What sets ``Bad Money'' apart from a stack of recent books on these topics is its emphasis on the symbiotic relationship between politicians and big money. Solving the debt and oil mess will be tough enough. It will be made harder by the millions of dollars flowing from bankers and hedge fund operators into the campaigns of Hillary Clinton, Barack Obama and John McCain.
``Far more worrisome is the possibility that neither Washington nor Wall Street is willing to confront the deeper problem -- the ascendancy of finance in national policymaking (as well as in the gross domestic product), and the complicity of politicians who really don't want to talk about it,'' he says.
Fatal Error
In Phillips's view, U.S. politicians have made the fatal error of betting the nation's future on finance. In 1950, manufacturing represented 29.3 percent of U.S. GDP, while financial services accounted for 10.9 percent, he shows. By 2005, the roles had reversed, with financial services accounting for 20.4 percent and manufacturing for 12 percent.

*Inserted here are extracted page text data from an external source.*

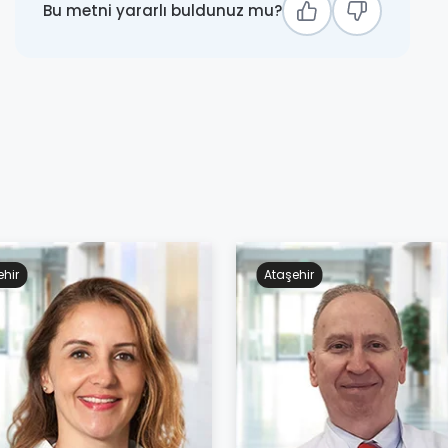
Bu metni yararlı buldunuz mu?
ehir
Ataşehir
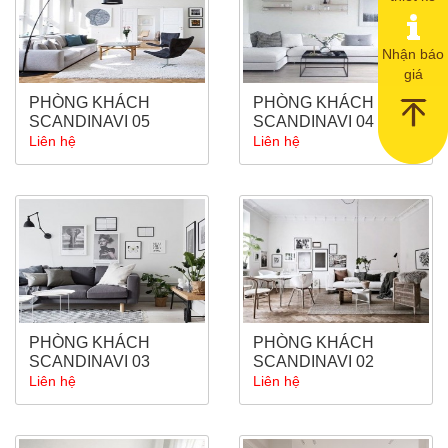
Nhận báo
giá
PHÒNG KHÁCH
PHÒNG KHÁCH
SCANDINAVI 05
SCANDINAVI 04
Liên hệ
Liên hệ
PHÒNG KHÁCH
PHÒNG KHÁCH
SCANDINAVI 03
SCANDINAVI 02
Liên hệ
Liên hệ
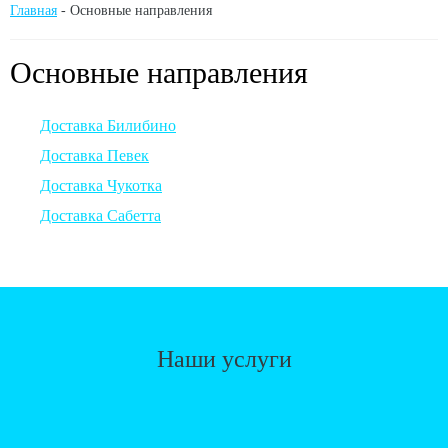
Главная
-
Основные направления
Основные направления
Доставка Билибино
Доставка Певек
Доставка Чукотка
Доставка Сабетта
Наши услуги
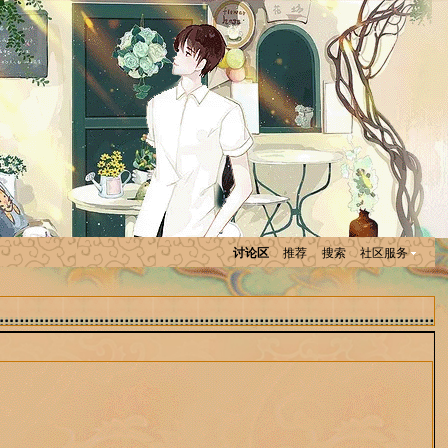
讨论区
推荐
搜索
社区服务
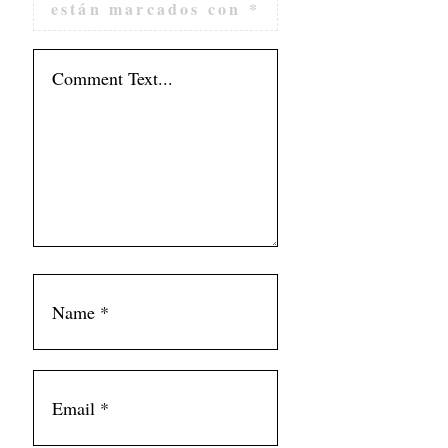
están marcados con
*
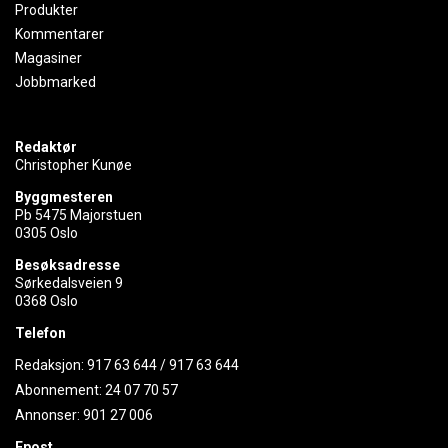
Produkter
Kommentarer
Magasiner
Jobbmarked
Redaktør
Christopher Kunøe
Byggmesteren
Pb 5475 Majorstuen
0305 Oslo
Besøksadresse
Sørkedalsveien 9
0368 Oslo
Telefon
Redaksjon:
917 63 644
/
917 63 644
Abonnement:
24 07 70 57
Annonser:
901 27 006
Epost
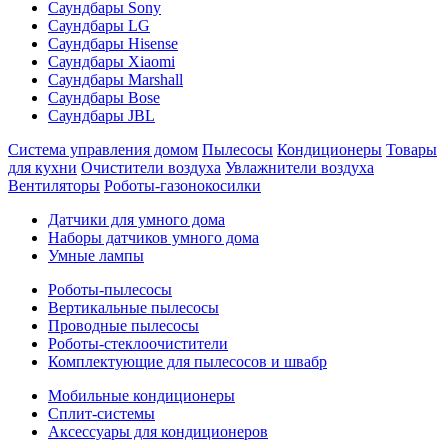
Саундбары Sony
Саундбары LG
Саундбары Hisense
Саундбары Xiaomi
Саундбары Marshall
Саундбары Bose
Саундбары JBL
Система управления домом
Пылесосы
Кондиционеры
Товары
для кухни
Очистители воздуха
Увлажнители воздуха
Вентиляторы
Роботы-газонокосилки
Датчики для умного дома
Наборы датчиков умного дома
Умные лампы
Роботы-пылесосы
Вертикальные пылесосы
Проводные пылесосы
Роботы-стеклоочистители
Комплектующие для пылесосов и швабр
Мобильные кондиционеры
Сплит-системы
Аксессуары для кондиционеров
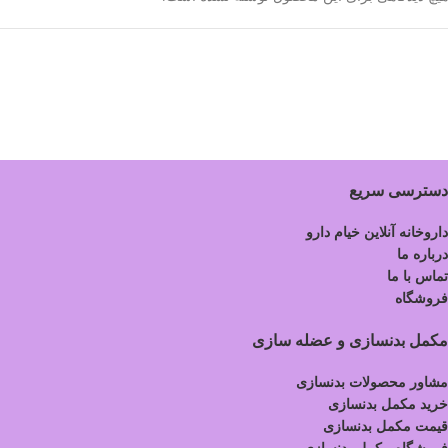
دسترسی سریع
داروخانه آنلاین خیام دارو
درباره ما
تماس با ما
فروشگاه
مکمل بدنسازی و عضله سازی
مشاور محصولات بدنسازی
خرید مکمل بدنسازی
قیمت مکمل بدنسازی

Like the Spanish, Dutch and British hegemonies before it, the U.S. has let itself ``luxuriate in finance at the expense of harvesting, manufacturing, or transporting things,'' he writes. ``Doing so has marked each nation's global decline.''
Phillips says his book is only tangentially about the current election. Yet he happily shows how the money moves from investment firms to Clinton, Obama and -- more vaguely -- McCain.

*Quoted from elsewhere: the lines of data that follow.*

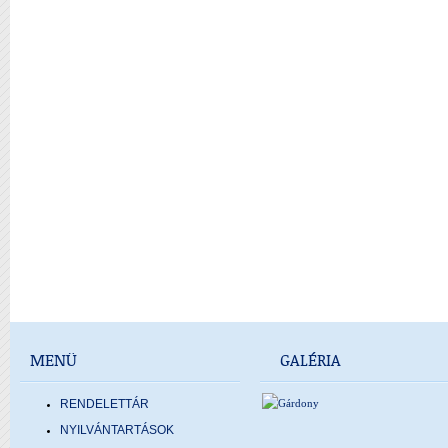
MENÜ
GALÉRIA
RENDELETTÁR
NYILVÁNTARTÁSOK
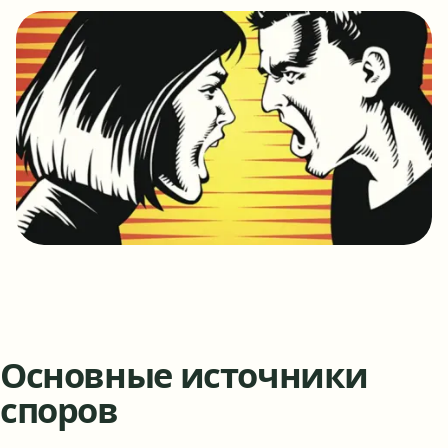
Основные источники
споров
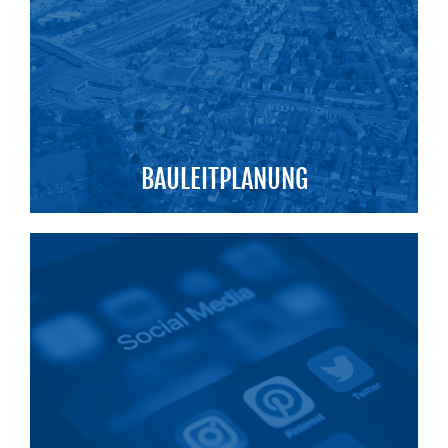
BAULEITPLANUNG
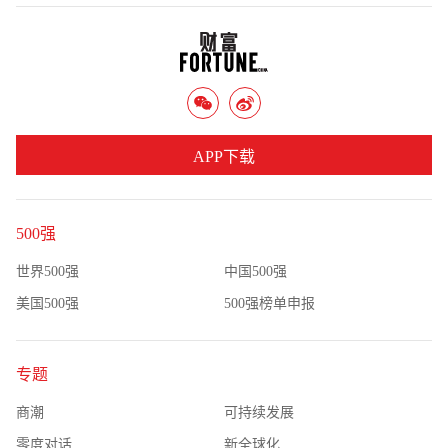
APP下载
500强
世界500强
中国500强
美国500强
500强榜单申报
专题
商潮
可持续发展
零度对话
新全球化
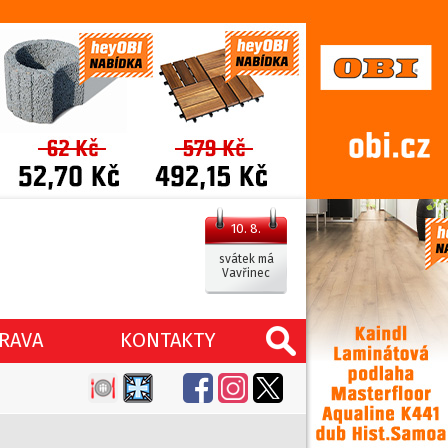
10. 8.
svátek má
Vavřinec
RAVA
KONTAKTY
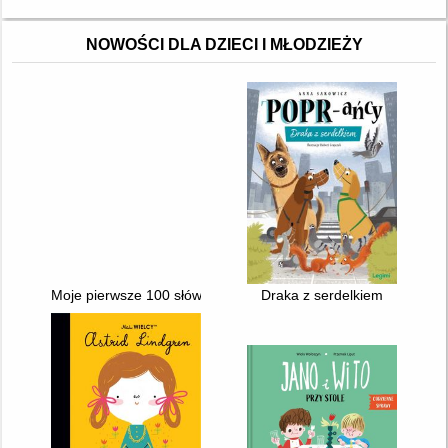
NOWOŚCI DLA DZIECI I MŁODZIEŻY
Moje pierwsze 100 słów : nauka
Draka z serdelkiem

The Democratic and Republican parties have ossified into a duopoly dominated by dynasties and disconnected from voters, Phillips says. Sounding increasingly cranky, he curses both their houses, saying ``political ineptitude and misjudgment have been bipartisan phenomena.''
`Financial Mercantilism'
The book repeats ideas that Phillips has written about before. He again uses the term ``financial mercantilism'' to describe how Washington and Wall Street have collaborated ``to minimize certain unwanted marketplace forces.''
Hence the long, sad history -- from the Latin American debt crisis and the S&L bailout to the subprime mortgage meltdown -- of the U.S. government and Federal Reserve rescuing our failed financial wizards. He gives a name for what happens when taxpayers rescue profligate bankers: ``Wall Street socialism.''
Like a prosecutor, Phillips speaks with a finely honed indignation and calls expert witnesses to challenge the ``myth'' that financial markets are ``a rational and safe underpinning for public well-being and the stewardship of a leading world economic power.''
``Over the years, a handful of critical academicians and several billionaire investors -- Warren Buffett, George Soros, and William H. (Bill) Gross -- would emerge as relentless critics of derivatives, bubbles and alleged market efficiency,'' he says.
`Permanently Blighted'
Phillips avoids making firm predictions, though he closes with a warning that some U.S. cities, post-bubble, may end up ``permanently blighted, with large new boarded-up areas.'' New York, he adds, may lose ground to London as a financial center.
What can be done? Phillips is frustratingly short on solutions, though he suggests that the U.S. could -- like Germany, Japan and Switzerland -- focus on high-value-added manufacturing. He also offers this ``hopeful context'':
``Spain, Holland and Britain are far more prosperous today than they were at the heights of their global reach,'' he said.